在这两种情况下,您应该得到相同的输出。我将在下面用一个玩具示例来说明这一点:
> 1. 设置网络的输入和参数:
# Set RNN params
batch_size = 2
time_steps = 10
vector_size = 5
# Create a random input
dataset= tf.random_normal((batch_size, time_steps, vector_size), dtype=tf.float32, seed=42)
# input tensor to the RNN
X = tf.Variable(dataset, dtype=tf.float32)
> 2. 输入时间序列 LSTM:[batch_size, time_steps, vector_size]
# Initializers cannot be set to random value, so set it a fixed value.
with tf.variable_scope('rnn_full', initializer=tf.initializers.ones()):
basic_cell= tf.contrib.rnn.BasicRNNCell(num_units=10)
output_f, state_f= tf.nn.dynamic_rnn(basic_cell, X, dtype=tf.float32)
> 3. LSTM 在循环计数 time_steps 中调用以创建 tim_series,其中每个 LSTM 都有一个输入:[batch_size, vector_size] 并且返回的状态设置为初始状态
# Unstack the inputs across time_steps
unstack_X = tf.unstack(X,axis=1)
outputs = []
with tf.variable_scope('rnn_unstacked', initializer=tf.initializers.ones()):
basic_cell= tf.contrib.rnn.BasicRNNCell(num_units=10)
#init_state has to be set to zero
init_state = basic_cell.zero_state(batch_size, dtype=tf.float32)
# Create a loop of N LSTM cells, N = time_steps.
for i in range(len(unstack_X)):
output, state= tf.nn.dynamic_rnn(basic_cell, tf.expand_dims(unstack_X[i], 1), dtype=tf.float32, initial_state= init_state)

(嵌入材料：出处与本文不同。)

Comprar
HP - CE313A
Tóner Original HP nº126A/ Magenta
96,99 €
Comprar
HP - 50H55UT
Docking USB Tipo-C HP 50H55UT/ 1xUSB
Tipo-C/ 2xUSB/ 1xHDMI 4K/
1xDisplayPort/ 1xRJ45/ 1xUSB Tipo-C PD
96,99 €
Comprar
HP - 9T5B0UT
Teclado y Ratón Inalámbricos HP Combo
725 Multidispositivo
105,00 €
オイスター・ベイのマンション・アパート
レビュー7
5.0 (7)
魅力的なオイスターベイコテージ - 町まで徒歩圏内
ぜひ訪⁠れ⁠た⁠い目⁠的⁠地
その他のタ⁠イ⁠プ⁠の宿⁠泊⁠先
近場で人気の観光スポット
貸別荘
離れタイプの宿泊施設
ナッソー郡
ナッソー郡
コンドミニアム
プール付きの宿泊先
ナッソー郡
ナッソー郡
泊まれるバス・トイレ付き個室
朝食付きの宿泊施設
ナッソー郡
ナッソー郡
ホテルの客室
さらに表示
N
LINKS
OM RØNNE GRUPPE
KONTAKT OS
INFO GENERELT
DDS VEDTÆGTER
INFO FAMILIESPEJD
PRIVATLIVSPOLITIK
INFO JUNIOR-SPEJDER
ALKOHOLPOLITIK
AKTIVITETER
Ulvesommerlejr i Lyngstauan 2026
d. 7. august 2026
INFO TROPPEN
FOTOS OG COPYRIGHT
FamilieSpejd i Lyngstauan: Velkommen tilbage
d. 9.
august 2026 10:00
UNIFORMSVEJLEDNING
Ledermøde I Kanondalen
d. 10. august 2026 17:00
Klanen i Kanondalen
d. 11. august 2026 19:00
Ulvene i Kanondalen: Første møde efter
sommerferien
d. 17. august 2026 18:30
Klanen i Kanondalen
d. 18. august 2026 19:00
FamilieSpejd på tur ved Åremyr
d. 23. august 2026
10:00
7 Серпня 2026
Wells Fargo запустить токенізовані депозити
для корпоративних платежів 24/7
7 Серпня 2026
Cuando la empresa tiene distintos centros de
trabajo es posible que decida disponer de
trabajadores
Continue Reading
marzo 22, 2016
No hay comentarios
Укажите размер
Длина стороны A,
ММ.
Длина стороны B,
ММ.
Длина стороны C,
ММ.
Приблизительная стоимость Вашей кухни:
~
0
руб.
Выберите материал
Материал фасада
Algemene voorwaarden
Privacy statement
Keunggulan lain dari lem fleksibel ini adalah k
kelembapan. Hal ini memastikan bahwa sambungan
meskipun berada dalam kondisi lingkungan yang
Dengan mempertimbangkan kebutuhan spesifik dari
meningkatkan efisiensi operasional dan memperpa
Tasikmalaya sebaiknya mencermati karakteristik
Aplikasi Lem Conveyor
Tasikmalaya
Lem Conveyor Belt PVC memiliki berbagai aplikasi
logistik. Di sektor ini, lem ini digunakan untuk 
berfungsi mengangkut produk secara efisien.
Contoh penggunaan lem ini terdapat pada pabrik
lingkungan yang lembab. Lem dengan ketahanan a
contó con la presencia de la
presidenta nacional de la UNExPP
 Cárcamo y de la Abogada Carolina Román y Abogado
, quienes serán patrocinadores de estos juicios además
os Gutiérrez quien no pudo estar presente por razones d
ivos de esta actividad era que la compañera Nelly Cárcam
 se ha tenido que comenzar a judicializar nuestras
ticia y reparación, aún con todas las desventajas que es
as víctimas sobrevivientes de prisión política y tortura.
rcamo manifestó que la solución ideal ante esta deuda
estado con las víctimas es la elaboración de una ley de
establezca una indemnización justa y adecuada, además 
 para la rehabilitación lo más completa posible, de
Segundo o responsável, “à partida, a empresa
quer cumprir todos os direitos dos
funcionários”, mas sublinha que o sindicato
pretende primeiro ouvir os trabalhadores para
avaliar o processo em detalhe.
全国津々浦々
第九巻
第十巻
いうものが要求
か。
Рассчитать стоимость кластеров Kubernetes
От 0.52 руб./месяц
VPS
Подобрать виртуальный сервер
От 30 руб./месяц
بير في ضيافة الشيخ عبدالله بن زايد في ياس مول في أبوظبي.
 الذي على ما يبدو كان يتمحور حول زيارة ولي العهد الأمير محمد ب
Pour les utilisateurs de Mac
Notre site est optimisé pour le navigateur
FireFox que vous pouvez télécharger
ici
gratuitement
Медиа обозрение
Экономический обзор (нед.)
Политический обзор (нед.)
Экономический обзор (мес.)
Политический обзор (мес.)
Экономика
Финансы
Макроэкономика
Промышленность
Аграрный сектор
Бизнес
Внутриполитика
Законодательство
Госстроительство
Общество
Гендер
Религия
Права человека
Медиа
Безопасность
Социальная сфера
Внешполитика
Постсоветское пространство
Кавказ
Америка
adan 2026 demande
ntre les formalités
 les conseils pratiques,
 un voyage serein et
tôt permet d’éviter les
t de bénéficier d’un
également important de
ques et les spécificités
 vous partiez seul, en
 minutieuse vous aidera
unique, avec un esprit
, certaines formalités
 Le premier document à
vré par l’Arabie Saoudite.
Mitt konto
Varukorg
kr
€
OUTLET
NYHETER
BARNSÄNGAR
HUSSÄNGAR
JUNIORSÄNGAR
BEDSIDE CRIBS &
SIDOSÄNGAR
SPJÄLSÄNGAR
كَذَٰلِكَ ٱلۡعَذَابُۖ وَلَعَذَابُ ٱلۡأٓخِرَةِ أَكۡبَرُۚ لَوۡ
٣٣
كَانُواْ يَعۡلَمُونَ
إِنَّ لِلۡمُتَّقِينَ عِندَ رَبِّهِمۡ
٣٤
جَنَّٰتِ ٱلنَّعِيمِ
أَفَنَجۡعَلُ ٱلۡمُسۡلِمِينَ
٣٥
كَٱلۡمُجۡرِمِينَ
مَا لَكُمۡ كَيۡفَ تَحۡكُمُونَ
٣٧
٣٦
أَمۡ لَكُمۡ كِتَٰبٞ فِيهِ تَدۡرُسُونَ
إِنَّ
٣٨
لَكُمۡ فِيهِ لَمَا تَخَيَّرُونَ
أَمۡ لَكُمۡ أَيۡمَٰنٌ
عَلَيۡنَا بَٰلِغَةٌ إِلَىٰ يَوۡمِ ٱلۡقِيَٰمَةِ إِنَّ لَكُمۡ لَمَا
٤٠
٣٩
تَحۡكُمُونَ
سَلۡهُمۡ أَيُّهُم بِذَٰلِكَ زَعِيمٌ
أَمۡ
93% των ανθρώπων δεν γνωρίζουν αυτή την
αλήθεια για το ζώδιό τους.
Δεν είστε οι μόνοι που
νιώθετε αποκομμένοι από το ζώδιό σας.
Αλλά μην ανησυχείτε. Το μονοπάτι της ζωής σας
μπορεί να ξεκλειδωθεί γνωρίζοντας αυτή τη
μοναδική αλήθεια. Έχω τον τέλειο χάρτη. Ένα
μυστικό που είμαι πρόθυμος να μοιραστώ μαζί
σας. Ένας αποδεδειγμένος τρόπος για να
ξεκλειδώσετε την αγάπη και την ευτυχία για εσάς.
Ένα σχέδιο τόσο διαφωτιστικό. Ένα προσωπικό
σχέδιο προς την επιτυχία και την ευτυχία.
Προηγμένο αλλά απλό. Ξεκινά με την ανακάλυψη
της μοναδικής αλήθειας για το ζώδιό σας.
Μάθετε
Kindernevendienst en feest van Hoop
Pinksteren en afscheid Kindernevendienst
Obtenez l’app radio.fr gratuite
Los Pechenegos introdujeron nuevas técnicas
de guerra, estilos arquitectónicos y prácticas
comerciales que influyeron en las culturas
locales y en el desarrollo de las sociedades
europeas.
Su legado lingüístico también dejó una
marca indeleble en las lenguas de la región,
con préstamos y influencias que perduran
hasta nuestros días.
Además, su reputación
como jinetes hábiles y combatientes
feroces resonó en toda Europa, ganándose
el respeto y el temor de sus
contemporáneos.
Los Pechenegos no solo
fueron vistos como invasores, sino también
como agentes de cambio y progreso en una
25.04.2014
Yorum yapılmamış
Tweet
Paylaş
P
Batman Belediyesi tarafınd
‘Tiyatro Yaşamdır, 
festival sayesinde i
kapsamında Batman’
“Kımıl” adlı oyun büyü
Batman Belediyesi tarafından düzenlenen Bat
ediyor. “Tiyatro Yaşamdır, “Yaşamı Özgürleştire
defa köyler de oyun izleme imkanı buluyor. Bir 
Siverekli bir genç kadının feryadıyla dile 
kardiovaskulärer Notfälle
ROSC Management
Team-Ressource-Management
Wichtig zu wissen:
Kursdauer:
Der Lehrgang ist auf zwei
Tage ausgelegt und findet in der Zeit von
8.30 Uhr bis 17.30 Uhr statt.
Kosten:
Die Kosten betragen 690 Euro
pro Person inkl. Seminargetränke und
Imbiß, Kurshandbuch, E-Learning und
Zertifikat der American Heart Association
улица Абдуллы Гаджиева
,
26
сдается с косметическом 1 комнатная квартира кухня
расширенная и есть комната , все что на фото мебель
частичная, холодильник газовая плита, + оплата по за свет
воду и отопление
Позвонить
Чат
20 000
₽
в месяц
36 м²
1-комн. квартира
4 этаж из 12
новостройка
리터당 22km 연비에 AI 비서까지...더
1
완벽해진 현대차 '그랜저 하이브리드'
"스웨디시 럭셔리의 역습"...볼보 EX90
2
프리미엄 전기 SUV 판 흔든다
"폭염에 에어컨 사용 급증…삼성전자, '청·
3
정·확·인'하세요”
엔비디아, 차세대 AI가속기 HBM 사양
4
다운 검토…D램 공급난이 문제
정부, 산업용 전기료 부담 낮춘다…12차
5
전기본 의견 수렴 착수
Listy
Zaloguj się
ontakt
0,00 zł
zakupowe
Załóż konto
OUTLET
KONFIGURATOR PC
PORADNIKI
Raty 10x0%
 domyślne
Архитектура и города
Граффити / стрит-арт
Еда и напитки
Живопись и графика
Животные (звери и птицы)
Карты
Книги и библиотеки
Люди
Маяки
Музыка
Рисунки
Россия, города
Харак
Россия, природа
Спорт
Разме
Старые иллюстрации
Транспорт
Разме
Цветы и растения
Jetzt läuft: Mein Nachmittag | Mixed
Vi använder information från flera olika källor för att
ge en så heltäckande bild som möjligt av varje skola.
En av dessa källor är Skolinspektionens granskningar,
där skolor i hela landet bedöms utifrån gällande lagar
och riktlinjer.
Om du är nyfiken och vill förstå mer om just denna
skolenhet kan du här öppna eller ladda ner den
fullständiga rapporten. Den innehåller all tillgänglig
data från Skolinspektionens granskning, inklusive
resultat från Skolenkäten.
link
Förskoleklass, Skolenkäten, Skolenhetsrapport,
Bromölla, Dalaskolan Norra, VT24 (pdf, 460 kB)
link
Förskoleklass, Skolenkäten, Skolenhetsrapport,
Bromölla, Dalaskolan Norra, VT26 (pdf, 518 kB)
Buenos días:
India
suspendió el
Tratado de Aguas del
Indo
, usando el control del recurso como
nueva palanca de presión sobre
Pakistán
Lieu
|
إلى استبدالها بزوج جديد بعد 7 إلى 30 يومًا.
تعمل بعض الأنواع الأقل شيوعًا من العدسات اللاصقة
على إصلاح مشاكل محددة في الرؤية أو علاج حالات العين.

# copy the init_state with the new state
init_state = state
outputs.append(output)
# Transform the output to [batch_size, time_steps, vector_size]
output_r = tf.transpose(tf.squeeze(tf.stack(outputs)), [1, 0, 2])
> 4. 检查输出
with tf.Session() as sess:
sess.run(tf.global_variables_initializer())
out_f, st_f =sess.run([output_f, state_f])
out_r, st_r =sess.run([output_r, state])
npt.assert_almost_equal(out_f, out_r)
npt.assert_almost_equal(st_f, st_r)
states 和 outputs 都匹配。